Mais en fait, la question n'est pas de savoir si le manuel et les outils numériques sont complémentaires ou en concurrence. Il s'agit surtout de s'assurer si les fonctions et les objectifs du manuel, c'est-à-dire ceux de l'Ecole, sont bien présents dans les espaces numériques.

L'expérimentation 2009-2010


Dans 12 académies, des classes de 6ème ont expérimenté des manuels numériques à partir d'un ENT. Les élèves disposent aussi du manuel imprimé à domicile. Les premières observations révèlent un écart important des pratiques entre les enseignants familiers des outils TICE et ceux qui débutent en ce domaine. La qualité des illustrations projetées en classe a bien, comme on s'y attendait, renforcé l'attention des élèves. Mais si la démarche pédagogique reste frontale, le manuel projeté renforce l'effet magistral et l'apport aux élèves est alors très faible.

Une autre démarche, s'appuyant sur un questionnement individuel des élèves, des analyses et commentaires en commun, une synthèse tirée du manuel et des exercices d'évaluation animés, se révèle nettement plus fructueuse. Les usages individuels du manuel numérique par les élèves se sont pour l'instant peu développés.

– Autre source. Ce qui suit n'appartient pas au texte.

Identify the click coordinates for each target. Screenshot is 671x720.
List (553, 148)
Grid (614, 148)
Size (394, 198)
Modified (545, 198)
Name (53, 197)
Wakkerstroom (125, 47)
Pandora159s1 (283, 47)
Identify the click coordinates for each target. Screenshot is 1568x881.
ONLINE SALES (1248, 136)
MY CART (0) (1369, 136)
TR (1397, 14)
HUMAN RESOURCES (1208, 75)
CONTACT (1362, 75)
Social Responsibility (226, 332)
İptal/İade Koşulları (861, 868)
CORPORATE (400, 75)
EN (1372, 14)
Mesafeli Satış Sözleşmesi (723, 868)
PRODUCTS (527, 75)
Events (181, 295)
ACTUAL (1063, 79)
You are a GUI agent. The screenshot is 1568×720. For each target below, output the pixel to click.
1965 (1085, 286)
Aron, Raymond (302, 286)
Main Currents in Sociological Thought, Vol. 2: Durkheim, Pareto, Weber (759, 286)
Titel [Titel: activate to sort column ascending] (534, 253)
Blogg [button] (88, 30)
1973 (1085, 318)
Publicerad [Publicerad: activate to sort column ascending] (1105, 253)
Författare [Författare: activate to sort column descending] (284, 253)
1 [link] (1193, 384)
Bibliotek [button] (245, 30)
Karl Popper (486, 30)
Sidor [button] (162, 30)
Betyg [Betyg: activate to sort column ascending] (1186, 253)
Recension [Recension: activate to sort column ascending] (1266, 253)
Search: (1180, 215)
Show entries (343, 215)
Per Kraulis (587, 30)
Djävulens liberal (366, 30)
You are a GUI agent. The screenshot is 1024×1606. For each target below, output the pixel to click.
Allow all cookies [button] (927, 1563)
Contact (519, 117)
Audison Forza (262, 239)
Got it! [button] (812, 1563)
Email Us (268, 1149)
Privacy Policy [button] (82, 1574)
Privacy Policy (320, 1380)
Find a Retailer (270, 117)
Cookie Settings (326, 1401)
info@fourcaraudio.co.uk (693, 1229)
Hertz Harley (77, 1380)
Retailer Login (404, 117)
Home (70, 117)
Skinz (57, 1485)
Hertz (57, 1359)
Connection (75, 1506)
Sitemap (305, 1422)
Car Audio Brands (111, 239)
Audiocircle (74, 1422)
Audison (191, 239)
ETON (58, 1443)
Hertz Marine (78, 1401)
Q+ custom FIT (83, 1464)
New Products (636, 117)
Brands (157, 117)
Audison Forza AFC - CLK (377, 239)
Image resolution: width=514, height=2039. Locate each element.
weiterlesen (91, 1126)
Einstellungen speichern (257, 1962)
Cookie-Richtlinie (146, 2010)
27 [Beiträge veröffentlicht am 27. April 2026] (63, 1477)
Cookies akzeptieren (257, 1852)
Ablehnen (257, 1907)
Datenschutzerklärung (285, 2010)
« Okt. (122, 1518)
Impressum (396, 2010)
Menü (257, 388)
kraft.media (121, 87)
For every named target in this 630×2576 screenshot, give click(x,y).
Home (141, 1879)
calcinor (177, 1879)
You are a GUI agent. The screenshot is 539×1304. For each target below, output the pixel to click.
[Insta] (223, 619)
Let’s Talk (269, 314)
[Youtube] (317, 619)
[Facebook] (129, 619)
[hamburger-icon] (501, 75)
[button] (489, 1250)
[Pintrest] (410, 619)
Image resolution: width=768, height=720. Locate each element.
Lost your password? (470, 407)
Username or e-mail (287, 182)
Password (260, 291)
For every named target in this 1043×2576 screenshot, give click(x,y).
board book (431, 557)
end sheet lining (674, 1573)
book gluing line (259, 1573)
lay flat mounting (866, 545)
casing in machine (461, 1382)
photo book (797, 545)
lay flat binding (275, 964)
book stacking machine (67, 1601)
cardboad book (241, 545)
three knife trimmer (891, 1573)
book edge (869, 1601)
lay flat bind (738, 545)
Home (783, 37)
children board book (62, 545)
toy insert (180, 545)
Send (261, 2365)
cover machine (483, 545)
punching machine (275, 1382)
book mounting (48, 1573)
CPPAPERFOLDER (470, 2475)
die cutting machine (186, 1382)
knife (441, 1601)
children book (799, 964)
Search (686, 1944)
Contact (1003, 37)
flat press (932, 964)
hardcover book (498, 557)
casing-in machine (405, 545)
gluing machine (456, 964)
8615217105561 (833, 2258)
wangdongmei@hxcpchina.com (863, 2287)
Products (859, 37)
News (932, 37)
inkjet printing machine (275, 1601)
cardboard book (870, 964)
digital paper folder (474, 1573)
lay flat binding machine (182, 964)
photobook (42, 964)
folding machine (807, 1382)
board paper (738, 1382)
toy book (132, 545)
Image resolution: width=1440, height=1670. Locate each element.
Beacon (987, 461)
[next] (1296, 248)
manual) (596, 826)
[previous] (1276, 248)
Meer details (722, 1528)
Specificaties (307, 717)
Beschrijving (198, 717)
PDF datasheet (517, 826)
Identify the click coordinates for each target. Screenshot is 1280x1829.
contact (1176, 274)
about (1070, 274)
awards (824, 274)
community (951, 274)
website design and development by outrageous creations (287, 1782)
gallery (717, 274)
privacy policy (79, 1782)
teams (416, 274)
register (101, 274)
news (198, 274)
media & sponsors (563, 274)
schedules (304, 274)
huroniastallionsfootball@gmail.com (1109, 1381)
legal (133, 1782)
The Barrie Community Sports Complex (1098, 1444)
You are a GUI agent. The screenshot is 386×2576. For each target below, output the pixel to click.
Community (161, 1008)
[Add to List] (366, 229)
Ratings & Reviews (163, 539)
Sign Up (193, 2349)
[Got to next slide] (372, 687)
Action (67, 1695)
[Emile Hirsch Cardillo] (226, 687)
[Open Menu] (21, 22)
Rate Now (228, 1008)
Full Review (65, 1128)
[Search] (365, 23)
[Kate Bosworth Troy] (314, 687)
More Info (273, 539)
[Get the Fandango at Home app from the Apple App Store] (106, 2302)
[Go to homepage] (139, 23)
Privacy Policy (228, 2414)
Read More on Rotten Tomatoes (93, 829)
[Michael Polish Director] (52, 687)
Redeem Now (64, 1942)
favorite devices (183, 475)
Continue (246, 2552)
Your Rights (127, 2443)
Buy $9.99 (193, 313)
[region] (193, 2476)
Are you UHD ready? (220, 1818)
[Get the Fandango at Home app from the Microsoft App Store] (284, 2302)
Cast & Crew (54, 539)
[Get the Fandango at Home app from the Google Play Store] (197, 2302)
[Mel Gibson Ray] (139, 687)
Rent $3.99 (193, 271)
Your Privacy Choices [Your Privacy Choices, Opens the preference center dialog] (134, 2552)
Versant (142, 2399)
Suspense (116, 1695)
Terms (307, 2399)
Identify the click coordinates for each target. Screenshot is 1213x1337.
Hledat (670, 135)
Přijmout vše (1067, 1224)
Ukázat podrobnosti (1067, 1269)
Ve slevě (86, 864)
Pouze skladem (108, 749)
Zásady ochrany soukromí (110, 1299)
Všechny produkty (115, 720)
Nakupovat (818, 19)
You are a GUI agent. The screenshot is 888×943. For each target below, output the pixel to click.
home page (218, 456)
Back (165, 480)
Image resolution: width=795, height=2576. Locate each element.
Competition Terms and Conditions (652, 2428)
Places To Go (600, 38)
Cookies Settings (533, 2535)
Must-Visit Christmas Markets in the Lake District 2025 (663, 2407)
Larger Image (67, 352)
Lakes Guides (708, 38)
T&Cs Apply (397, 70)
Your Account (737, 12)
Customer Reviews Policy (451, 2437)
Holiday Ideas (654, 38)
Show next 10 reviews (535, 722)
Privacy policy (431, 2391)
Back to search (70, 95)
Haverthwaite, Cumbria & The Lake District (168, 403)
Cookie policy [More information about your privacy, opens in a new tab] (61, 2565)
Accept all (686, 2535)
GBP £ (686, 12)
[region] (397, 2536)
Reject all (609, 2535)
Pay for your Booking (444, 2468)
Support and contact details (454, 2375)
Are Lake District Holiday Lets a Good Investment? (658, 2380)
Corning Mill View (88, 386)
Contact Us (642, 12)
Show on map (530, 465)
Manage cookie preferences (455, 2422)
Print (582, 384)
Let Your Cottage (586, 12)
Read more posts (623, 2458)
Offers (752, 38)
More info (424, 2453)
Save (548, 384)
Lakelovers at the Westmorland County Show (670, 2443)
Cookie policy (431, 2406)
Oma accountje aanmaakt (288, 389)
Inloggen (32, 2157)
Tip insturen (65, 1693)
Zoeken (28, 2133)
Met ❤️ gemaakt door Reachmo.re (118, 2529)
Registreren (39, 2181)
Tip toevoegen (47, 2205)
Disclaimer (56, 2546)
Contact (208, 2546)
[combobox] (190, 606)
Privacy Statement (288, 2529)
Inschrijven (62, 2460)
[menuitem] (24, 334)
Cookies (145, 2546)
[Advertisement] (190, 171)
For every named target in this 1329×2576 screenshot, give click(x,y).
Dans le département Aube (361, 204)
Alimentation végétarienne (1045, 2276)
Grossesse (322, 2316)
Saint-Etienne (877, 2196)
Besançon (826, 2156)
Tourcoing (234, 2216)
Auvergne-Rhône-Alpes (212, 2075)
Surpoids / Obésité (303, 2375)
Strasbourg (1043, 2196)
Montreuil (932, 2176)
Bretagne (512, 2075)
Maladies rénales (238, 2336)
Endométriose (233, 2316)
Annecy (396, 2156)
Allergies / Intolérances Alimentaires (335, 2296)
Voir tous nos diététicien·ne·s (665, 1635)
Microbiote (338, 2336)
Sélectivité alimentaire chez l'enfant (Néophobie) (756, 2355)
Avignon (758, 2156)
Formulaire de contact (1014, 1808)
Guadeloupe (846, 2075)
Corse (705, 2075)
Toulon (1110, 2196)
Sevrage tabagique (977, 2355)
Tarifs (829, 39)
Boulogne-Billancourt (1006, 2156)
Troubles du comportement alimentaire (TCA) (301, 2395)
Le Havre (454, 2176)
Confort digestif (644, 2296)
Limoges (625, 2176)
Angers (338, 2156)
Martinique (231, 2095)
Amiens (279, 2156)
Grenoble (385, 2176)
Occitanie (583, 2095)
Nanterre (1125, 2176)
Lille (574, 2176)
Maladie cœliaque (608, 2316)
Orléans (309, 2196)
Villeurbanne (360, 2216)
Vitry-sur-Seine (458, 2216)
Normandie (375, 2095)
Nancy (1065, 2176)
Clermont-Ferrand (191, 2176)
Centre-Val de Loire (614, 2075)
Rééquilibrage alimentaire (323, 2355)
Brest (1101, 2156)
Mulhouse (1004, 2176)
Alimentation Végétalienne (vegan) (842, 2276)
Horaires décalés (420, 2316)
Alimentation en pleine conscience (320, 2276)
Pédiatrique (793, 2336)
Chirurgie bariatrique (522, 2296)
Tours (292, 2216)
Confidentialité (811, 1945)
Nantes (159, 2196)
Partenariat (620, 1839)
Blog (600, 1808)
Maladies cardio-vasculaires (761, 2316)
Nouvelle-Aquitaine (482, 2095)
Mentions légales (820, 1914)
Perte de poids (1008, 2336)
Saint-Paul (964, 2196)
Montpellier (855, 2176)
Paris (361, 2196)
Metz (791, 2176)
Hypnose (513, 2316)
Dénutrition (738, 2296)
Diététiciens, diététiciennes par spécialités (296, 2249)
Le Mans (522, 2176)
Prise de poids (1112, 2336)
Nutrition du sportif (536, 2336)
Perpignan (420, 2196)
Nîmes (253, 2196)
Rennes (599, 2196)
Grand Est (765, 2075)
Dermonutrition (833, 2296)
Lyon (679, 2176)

Le financement du manuel scolaire


D'après la loi, les communes doivent assurer l'achat des fournitures scolaires, sans obligation spécifique concernant les manuels scolaires. De plus, le renouvellement des manuels ne suit pas celui des programmes. Et avec la disparité des choix personnels des enseignants, le rapport dénonce « un gâchis considérable » (p. 49) dû aux variations d'une commune à l'autre. Les maires souhaitent que de nouveaux textes précisent les responsabilités et les charges de la commune. Les outils numériques et les équipements informatiques représentent par ailleurs des coûts nouveaux et élevés.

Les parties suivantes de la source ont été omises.